(Source data)
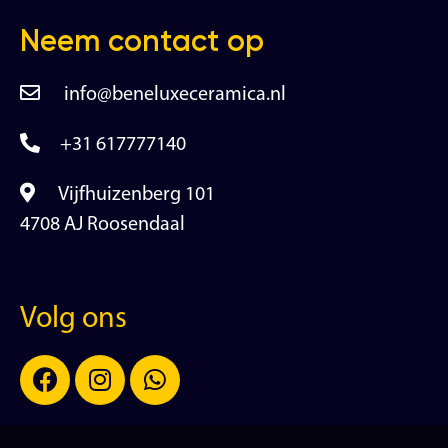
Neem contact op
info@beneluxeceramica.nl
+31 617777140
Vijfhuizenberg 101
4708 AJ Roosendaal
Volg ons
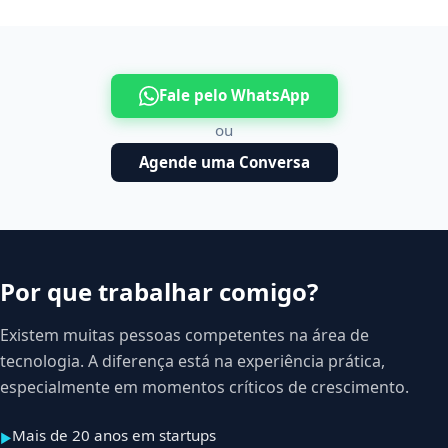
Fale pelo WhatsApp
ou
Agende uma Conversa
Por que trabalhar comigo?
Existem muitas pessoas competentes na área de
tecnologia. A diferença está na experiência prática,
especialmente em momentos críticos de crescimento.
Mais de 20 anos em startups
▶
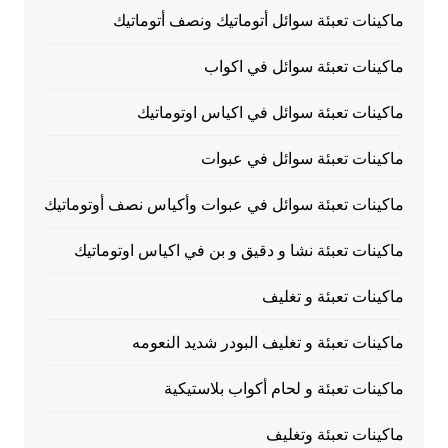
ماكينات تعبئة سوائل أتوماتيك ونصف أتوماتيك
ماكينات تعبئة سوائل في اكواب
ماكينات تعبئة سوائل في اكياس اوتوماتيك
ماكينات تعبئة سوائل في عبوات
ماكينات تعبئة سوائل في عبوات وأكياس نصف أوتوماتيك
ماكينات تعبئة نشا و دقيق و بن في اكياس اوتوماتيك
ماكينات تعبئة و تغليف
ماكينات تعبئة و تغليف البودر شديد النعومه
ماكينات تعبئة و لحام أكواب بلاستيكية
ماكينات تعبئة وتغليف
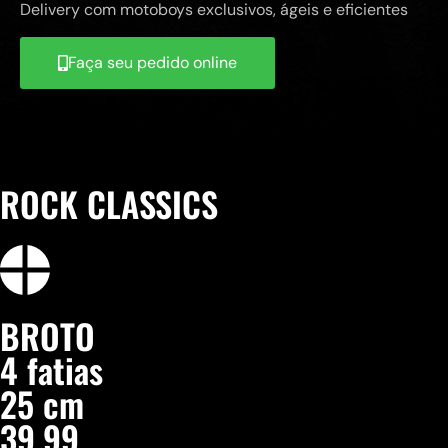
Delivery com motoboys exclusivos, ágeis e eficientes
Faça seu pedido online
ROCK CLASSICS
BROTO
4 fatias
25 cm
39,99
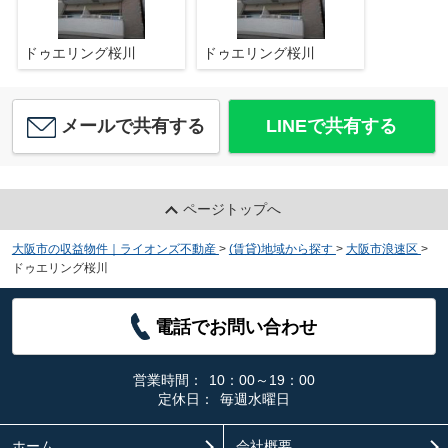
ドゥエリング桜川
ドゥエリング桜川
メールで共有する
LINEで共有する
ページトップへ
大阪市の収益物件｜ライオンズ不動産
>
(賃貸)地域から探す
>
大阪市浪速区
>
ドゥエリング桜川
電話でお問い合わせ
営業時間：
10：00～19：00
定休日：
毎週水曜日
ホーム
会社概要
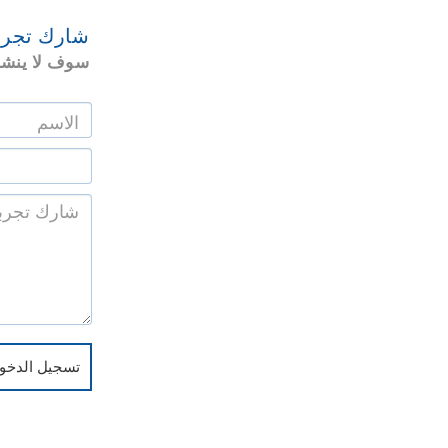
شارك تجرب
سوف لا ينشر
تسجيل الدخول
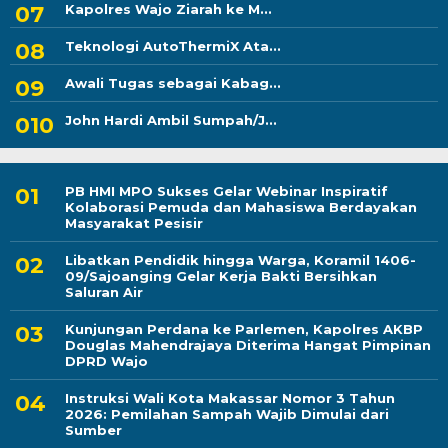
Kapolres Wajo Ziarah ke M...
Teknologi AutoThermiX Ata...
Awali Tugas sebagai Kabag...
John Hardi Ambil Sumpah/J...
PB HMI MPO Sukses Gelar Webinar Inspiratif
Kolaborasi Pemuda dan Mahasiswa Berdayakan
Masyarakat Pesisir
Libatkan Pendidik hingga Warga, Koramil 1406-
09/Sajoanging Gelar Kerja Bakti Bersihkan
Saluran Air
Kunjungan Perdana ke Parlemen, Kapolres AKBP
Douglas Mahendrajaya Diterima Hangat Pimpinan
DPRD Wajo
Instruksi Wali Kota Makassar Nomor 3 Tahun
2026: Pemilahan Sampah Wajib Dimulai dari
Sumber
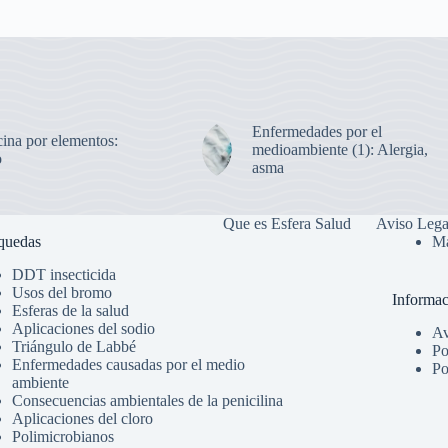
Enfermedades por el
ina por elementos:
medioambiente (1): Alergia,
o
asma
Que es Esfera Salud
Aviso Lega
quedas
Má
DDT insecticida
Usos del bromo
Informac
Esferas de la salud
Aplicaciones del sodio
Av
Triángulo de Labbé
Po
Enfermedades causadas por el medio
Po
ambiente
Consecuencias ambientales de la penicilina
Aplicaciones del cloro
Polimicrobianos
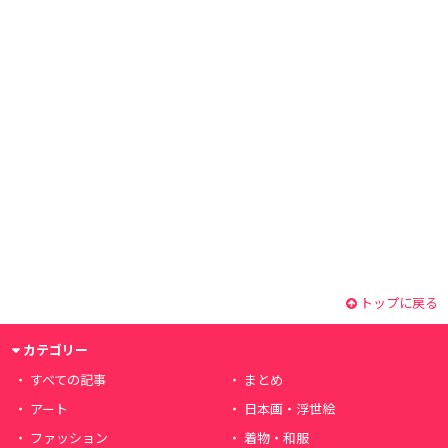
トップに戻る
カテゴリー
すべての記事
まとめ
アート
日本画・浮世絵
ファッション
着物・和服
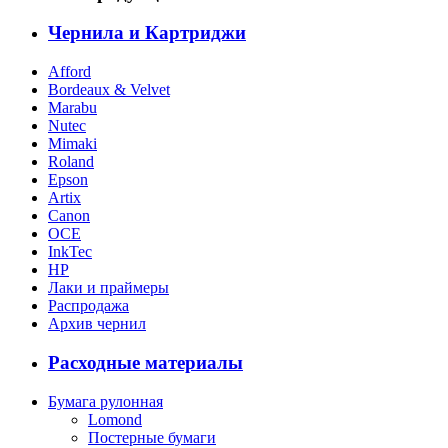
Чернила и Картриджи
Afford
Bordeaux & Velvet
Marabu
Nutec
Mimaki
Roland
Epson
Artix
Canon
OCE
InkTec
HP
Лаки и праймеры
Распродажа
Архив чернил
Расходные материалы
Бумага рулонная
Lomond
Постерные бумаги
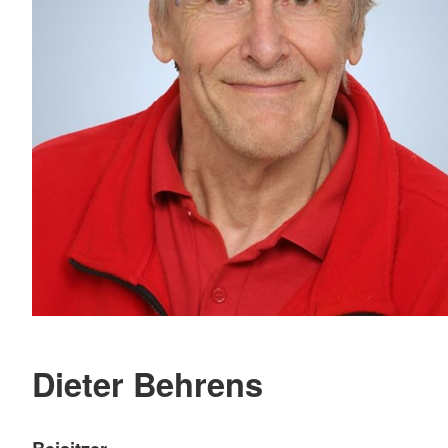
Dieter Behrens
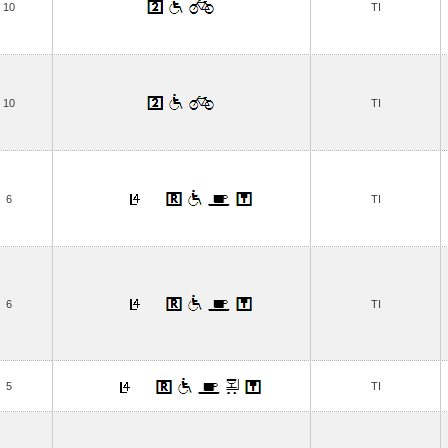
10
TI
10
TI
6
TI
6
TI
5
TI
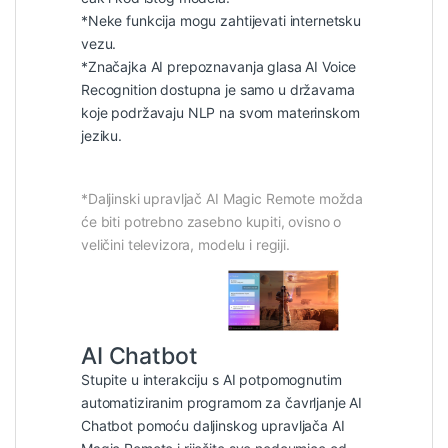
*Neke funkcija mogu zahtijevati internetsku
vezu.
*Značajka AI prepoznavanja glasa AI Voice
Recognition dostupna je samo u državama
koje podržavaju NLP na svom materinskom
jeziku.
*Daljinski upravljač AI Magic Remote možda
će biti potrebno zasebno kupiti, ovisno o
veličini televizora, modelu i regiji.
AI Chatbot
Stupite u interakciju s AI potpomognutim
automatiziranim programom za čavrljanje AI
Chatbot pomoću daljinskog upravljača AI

(What to work on) Starting at the line above that contains "ماكينات تعبئة و تغليف البودر شديد النعومه", transcribe every line exactly through the line that contains "Kapolres Wajo Ziarah ke M...", including that last one, and skip the pictures.

(Your solution)
ماكينات تعبئة و تغليف البودر شديد النعومه
ماكينات تعبئة و لحام أكواب بلاستيكية
ماكينات تعبئة وتغليف
Delivery com motoboys exclusivos, ágeis e eficientes
Faça seu pedido online
ROCK CLASSICS
BROTO
4 fatias
25 cm
39,99
ドゥエリング桜川
ドゥエリング桜川
メールで共有する
LINEで共有する
ページトップへ
大阪市の収益物件｜ライオンズ不動産
>
(賃貸)地域から探す
>
大阪市浪速区
>
ドゥエリング桜川
電話でお問い合わせ
営業時間：
10：00～19：00
定休日：
毎週水曜日
ホーム
会社概要
شارك تجرب
سوف لا ينشر
تسجيل الدخول
Kapolres Wajo Ziarah ke M...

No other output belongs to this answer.